──────── Data supplied ────────

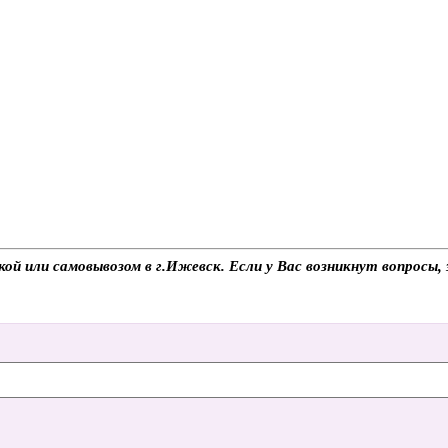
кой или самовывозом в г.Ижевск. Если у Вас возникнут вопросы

────────
──────── Data supplied ────────

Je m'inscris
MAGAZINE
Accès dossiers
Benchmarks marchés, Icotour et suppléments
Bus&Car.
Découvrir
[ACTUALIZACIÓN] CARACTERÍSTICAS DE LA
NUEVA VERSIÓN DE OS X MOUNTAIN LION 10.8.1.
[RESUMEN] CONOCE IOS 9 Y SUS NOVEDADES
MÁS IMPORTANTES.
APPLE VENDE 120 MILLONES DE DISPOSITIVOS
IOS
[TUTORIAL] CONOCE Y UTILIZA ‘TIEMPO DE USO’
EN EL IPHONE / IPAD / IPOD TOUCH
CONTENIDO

────────
──────── Data supplied ────────

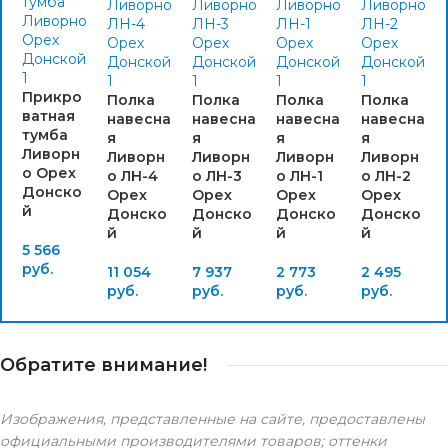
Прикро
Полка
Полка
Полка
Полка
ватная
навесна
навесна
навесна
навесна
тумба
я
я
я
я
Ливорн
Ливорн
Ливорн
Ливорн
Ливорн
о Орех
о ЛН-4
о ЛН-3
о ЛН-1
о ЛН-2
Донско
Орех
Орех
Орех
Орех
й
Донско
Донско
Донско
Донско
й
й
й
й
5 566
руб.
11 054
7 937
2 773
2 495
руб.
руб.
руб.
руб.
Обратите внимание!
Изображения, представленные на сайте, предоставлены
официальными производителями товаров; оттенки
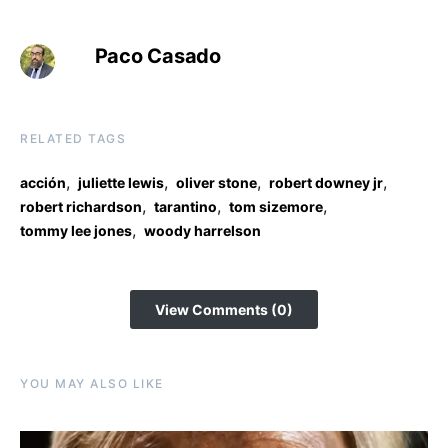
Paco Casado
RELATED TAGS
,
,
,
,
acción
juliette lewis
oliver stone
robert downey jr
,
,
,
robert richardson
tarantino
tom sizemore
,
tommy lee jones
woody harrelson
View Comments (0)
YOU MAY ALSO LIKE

────────

_Task prompt_: Copy out every line from the records that has the word "robert".

_Answer for the task_:
robert downey jr
robert richardson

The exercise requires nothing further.